Crate pretty_expressive

Crate pretty_expressive 

Source
Expand description

This crate is a Rust port of the pretty-expressive printer from Racket. It is an efficient pretty printer with an expressive language for describing documents. The algorithm is described in “A Pretty Expressive Printer”. The two official implementations, in Racket and OCaml, were both instrumental to being able to port the library to Rust.

§Overview

To use the pretty printer, you need to construct an “abstract document” (a Doc in this library). This document contains not just the text you want to format, but also instructions about the different ways that it is valid to format it. pretty-expressive provides a variety of functions and operators to help you construct these documents.

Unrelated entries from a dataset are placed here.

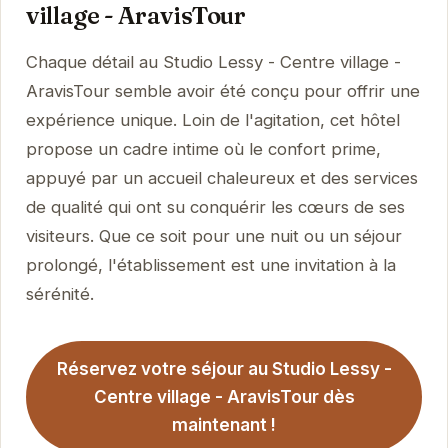
village - AravisTour
Chaque détail au Studio Lessy - Centre village -
AravisTour semble avoir été conçu pour offrir une
expérience unique. Loin de l'agitation, cet hôtel
propose un cadre intime où le confort prime,
appuyé par un accueil chaleureux et des services
de qualité qui ont su conquérir les cœurs de ses
visiteurs. Que ce soit pour une nuit ou un séjour
prolongé, l'établissement est une invitation à la
sérénité.
Réservez votre séjour au Studio Lessy -
Centre village - AravisTour dès
maintenant !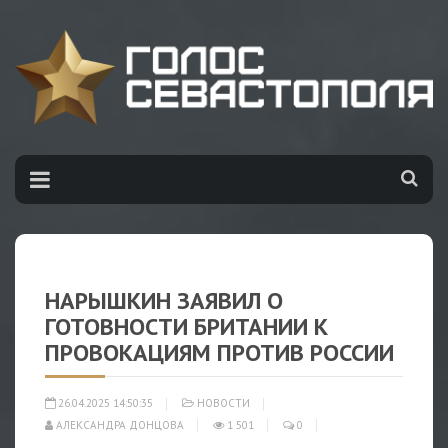
НАРЫШКИН ЗАЯВИЛ О
ГОТОВНОСТИ БРИТАНИИ К
ПРОВОКАЦИЯМ ПРОТИВ РОССИИ
26.04.2025 14:50:35
НОВОСТИ
АЛЕКСАНДРА ДОНЦОВА
1 501
0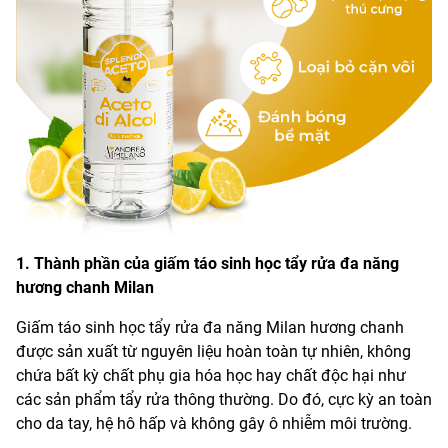
1. Thành phần của giấm táo sinh học tẩy rửa đa năng
hương chanh Milan
Giấm táo sinh học tẩy rửa đa năng Milan hương chanh
được sản xuất từ nguyên liệu hoàn toàn tự nhiên, không
chứa bất kỳ chất phụ gia hóa học hay chất độc hại như
các sản phẩm tẩy rửa thông thường. Do đó, cực kỳ an toàn
cho da tay, hệ hô hấp và không gây ô nhiễm môi trường.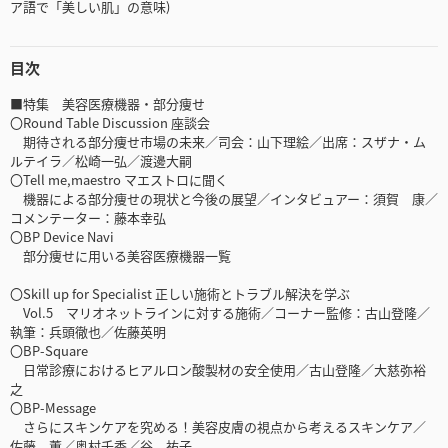
ア語で「美しい肌」の意味)
目次
■特集 美容医療機器・部分痩せ
〇Round Table Discussion 座談会
期待される部分痩せ市場の未来／司会：山下理絵／出席：スザナ・ム
ルテイラ／松崎一弘／渡邊大嗣
〇Tell me,maestro マエストロに聞く
機器による部分痩せの現状と今後の展望／インタビュアー：須賀 康／
コメンテーター：藤本幸弘
〇BP Device Navi
部分痩せに用いる美容医療機器一覧
〇Skill up for Specialist 正しい施術とトラブル解決を学ぶ
Vol.5 マリオネットラインに対する施術／コーナー監修：古山登隆／
執筆：兵頭徹也／佐藤英明
〇BP-Square
日常診療におけるヒアルロン酸製材の安全使用／古山登隆／大慈弥裕
之
〇BP-Message
さらにスキンケアを究める！美容皮膚の視点から考えるスキンケア／
佐藤 薫／奥村千香／谷 祐子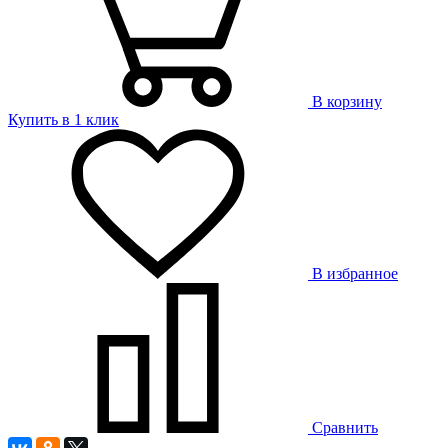
В корзину
Купить в 1 клик
В избранное
Сравнить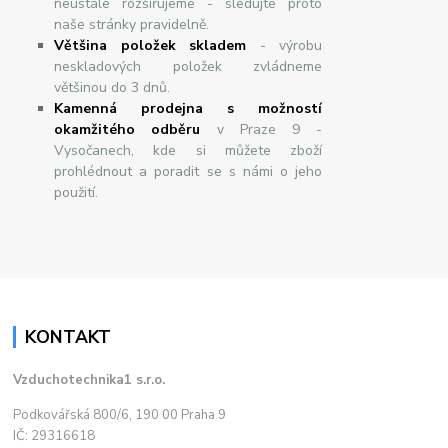
neustále rozšiřujeme - sledujte proto
naše stránky pravidelně.
Většina položek skladem
- výrobu
neskladových položek zvládneme
většinou do 3 dnů.
Kamenná prodejna s možností
okamžitého odběru
v Praze 9 -
Vysočanech, kde si můžete zboží
prohlédnout a poradit se s námi o jeho
použití.
KONTAKT
Vzduchotechnika1 s.r.o.
Podkovářská 800/6, 190 00 Praha 9
IČ: 29316618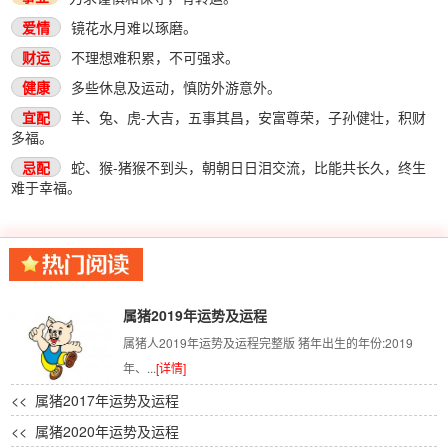
爱情
镜花水月难以琢磨。
财运
不理想难积累，不可强求。
健康
多些休息及运动，慎防外游意外。
宜配
羊、兔、虎-大吉，五事其昌，安富尊荣，子孙健壮，积财
多福。
忌配
蛇、猴-猪猴不到头，朝朝日日泪交流，比能共长久，终生
难于幸福。
属猪2019年运势及运程
属猪人2019年运势及运程完整版 猪年出生的年份:2019
年、...
[详情]
<< 属猪2017年运势及运程
<< 属猪2020年运势及运程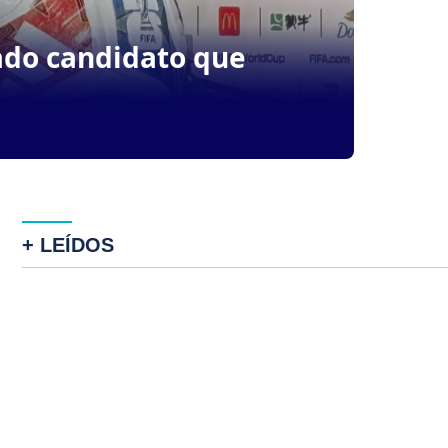
ado candidato que
+ LEÍDOS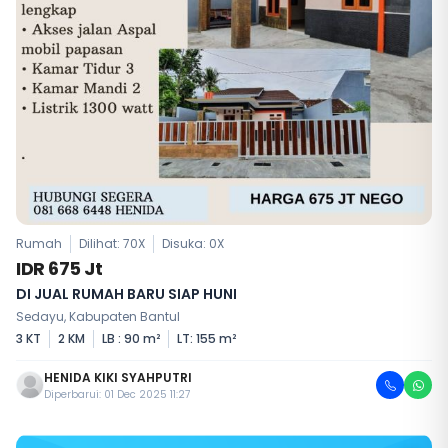
Rumah
Dilihat: 70X
Disuka:
0
X
IDR 675 Jt
DI JUAL RUMAH BARU SIAP HUNI
Sedayu, Kabupaten Bantul
3 KT
2 KM
LB : 90 m²
LT: 155 m²
HENIDA KIKI SYAHPUTRI
Diperbarui: 01 Dec 2025 11:27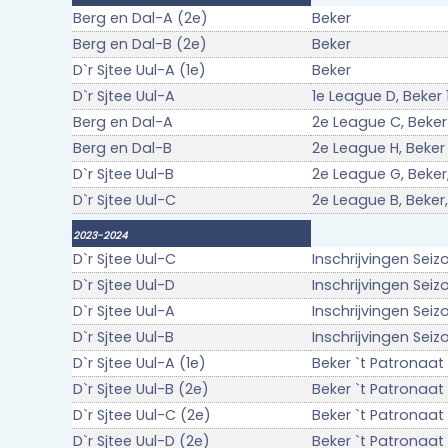
Berg en Dal-A (2e)
Beker
Berg en Dal-B (2e)
Beker
D`r Sjtee Uul-A (1e)
Beker
D`r Sjtee Uul-A
1e League D, Beker
Berg en Dal-A
2e League C, Beker
Berg en Dal-B
2e League H, Beker
D`r Sjtee Uul-B
2e League G, Beker
D`r Sjtee Uul-C
2e League B, Beker
2023-2024
D`r Sjtee Uul-C
Inschrijvingen Sei
D`r Sjtee Uul-D
Inschrijvingen Sei
D`r Sjtee Uul-A
Inschrijvingen Seiz
D`r Sjtee Uul-B
Inschrijvingen Seiz
D`r Sjtee Uul-A (1e)
Beker `t Patronaat
D`r Sjtee Uul-B (2e)
Beker `t Patronaat
D`r Sjtee Uul-C (2e)
Beker `t Patronaat
D`r Sjtee Uul-D (2e)
Beker `t Patronaat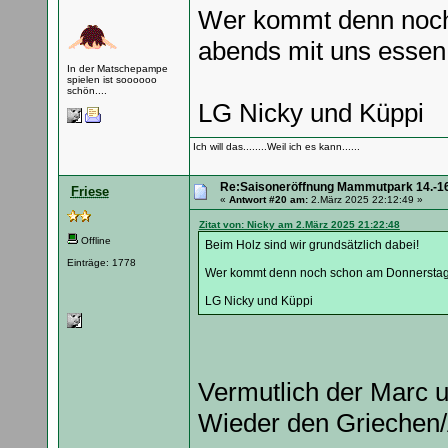
Wer kommt denn noch
abends mit uns esse
In der Matschepampe
spielen ist soooooo
schön....
LG Nicky und Küppi
Ich will das........Weil ich es kann......
Re:Saisoneröffnung Mammutpark 14.-16
Friese
«
Antwort #20 am:
2.März 2025 22:12:49 »
Zitat von: Nicky am 2.März 2025 21:22:48
Offline
Beim Holz sind wir grundsätzlich dabei!
Einträge: 1778
Wer kommt denn noch schon am Donnerstag
LG Nicky und Küppi
Vermutlich der Marc 
Wieder den Griechen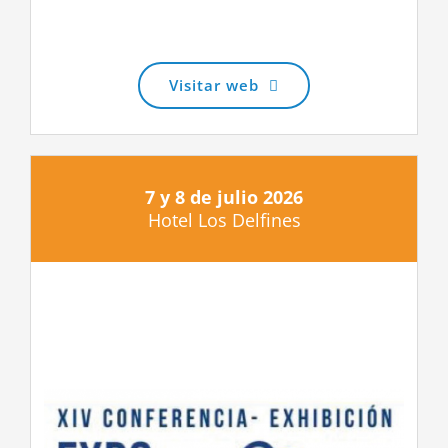
Visitar web
7 y 8 de julio 2026
Hotel Los Delfines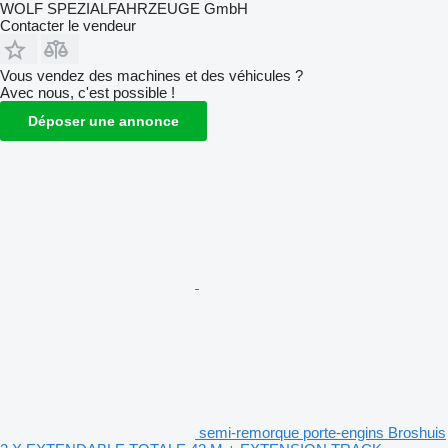
WOLF SPEZIALFAHRZEUGE GmbH
Contacter le vendeur
Vous vendez des machines et des véhicules ?
Avec nous, c'est possible !
Déposer une annonce
semi-remorque porte-engins Broshuis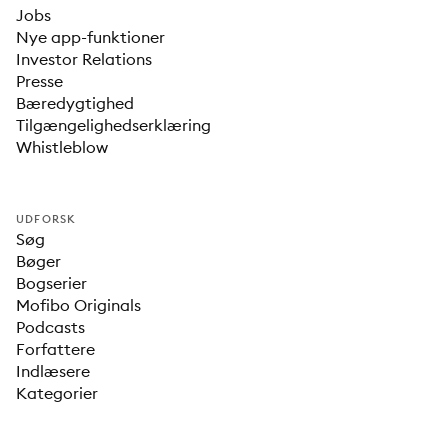
Jobs
Nye app-funktioner
Investor Relations
Presse
Bæredygtighed
Tilgængelighedserklæring
Whistleblow
UDFORSK
Søg
Bøger
Bogserier
Mofibo Originals
Podcasts
Forfattere
Indlæsere
Kategorier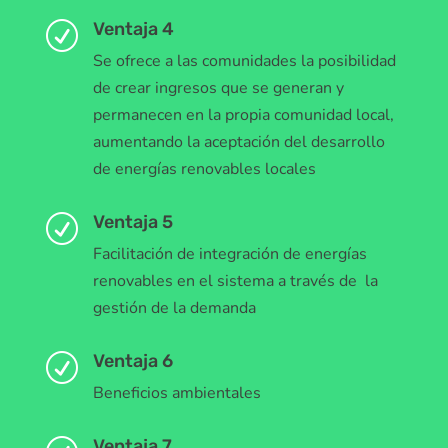
Ventaja 4
R
Se ofrece a las comunidades la posibilidad
de crear ingresos que se generan y
permanecen en la propia comunidad local,
aumentando la aceptación del desarrollo
de energías renovables locales
Ventaja 5
R
Facilitación de integración de energías
renovables en el sistema a través de la
gestión de la demanda
Ventaja 6
R
Beneficios ambientales
Ventaja 7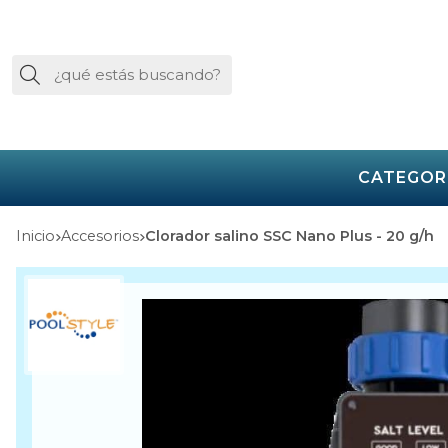
Buscar
CATEGOR
Inicio
accesorios
Clorador salino SSC Nano Plus - 20 g/h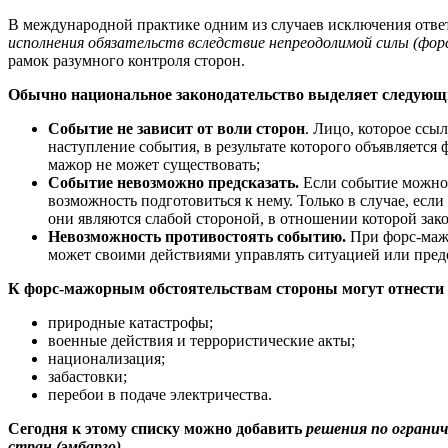
В международной практике одним из случаев исключения отве
исполнения обязательств вследствие непреодолимой силы (фор
рамок разумного контроля сторон.
Обычно национальное законодательство выделяет следующ
Событие не зависит от воли сторон
. Лицо, которое ссы
наступление события, в результате которого объявляется 
мажор не может существовать;
Событие невозможно предсказать.
Если событие можно 
возможность подготовиться к нему. Только в случае, ес
они являются слабой стороной, в отношении которой зак
Невозможность противостоять событию.
При форс-мажо
может своими действиями управлять ситуацией или предот
К форс-мажорным обстоятельствам стороны могут отнести
природные катастрофы;
военные действия и террористические акты;
национализация;
забастовки;
перебои в подаче электричества.
Сегодня к этому списку можно добавить
решения по ограни
стран (эмбарго).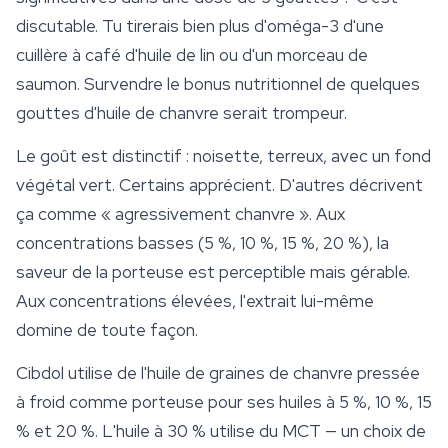
discutable. Tu tirerais bien plus d'oméga-3 d'une
cuillère à café d'huile de lin ou d'un morceau de
saumon. Survendre le bonus nutritionnel de quelques
gouttes d'huile de chanvre serait trompeur.
Le goût est distinctif : noisette, terreux, avec un fond
végétal vert. Certains apprécient. D'autres décrivent
ça comme « agressivement chanvre ». Aux
concentrations basses (5 %, 10 %, 15 %, 20 %), la
saveur de la porteuse est perceptible mais gérable.
Aux concentrations élevées, l'extrait lui-même
domine de toute façon.
Cibdol utilise de l'huile de graines de chanvre pressée
à froid comme porteuse pour ses huiles à 5 %, 10 %, 15
% et 20 %. L'huile à 30 % utilise du MCT — un choix de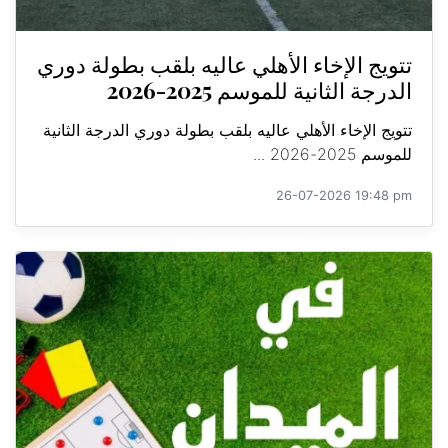
تتويج الإخاء الأهلي عاليه بلقب بطولة دوري
الدرجة الثانية للموسم 2025-2026
تتويج الإخاء الأهلي عاليه بلقب بطولة دوري الدرجة الثانية
للموسم 2025-2026 ...
26-07-2026 19:48 pm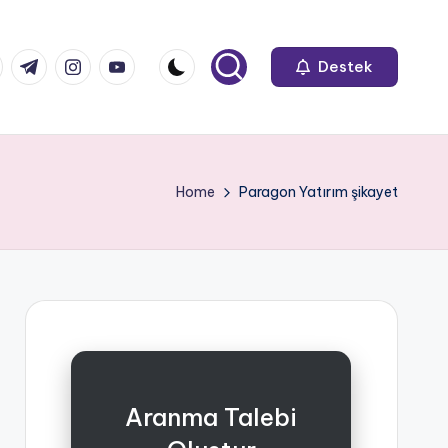
k.com
tter.com
t.me
instagram.com
youtube.com
Destek
Home
Paragon Yatırım şikayet
Aranma Talebi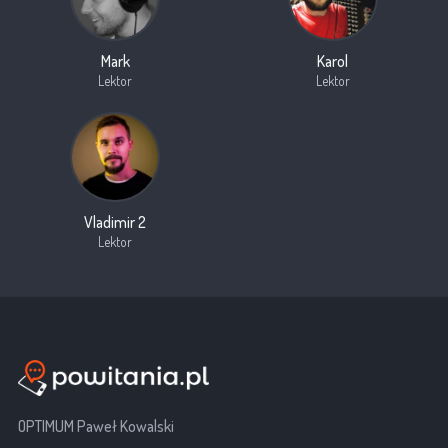
Mark
Karol
Lektor
Lektor
Vladimir 2
Lektor
OPTIMUM Paweł Kowalski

Let’s look at a small example:

let then_expr = text("'even");
let else_expr = text("'odd");
let cond_expr = text("(zero? (mod n 2))");

let one_line = cond_expr.clone() &
               space() &
               then_expr.clone() &
               space() &
               else_expr.clone();

let one_column = align(cond_expr.clone() &
                       nl() &
                       then_expr.clone() &
                       nl() &
                       else_expr.clone());

let if_expr = lparen() &
              text("if ") &
              (one_line | one_column) &
              rparen();

let doc = lparen() &
          text("defn even? (n)") &
          nest(2, nl() & if_expr & rparen());

It may look overwhelming at first, but if you can look past all the clone()s, it’s expressing something pretty simple. This document contains the code to define a small Lisp function to check if a number is even. To create the document:

  1. The three inputs to the if expression are created with text.
  2. We reuse those three documents to describe two different layouts for how those inputs could be formatted. One places all three on the same line, while the other aligns them vertically in a column. The & operator is used to concatenate the smaller documents together with punctuation into a larger document.
  3. The if expression combines the two layouts in one document using the | operator. This gives the printer a choice. It has to choose one of these two layouts to render for this portion of the document. The printer will decide which is more optimal and use that one.
  4. Finally, the final document is built by combining the if expression with other documents to describe the layout of the entire function definition. nest is used to indent the body of the defn (i.e. the if expression) by 2 spaces.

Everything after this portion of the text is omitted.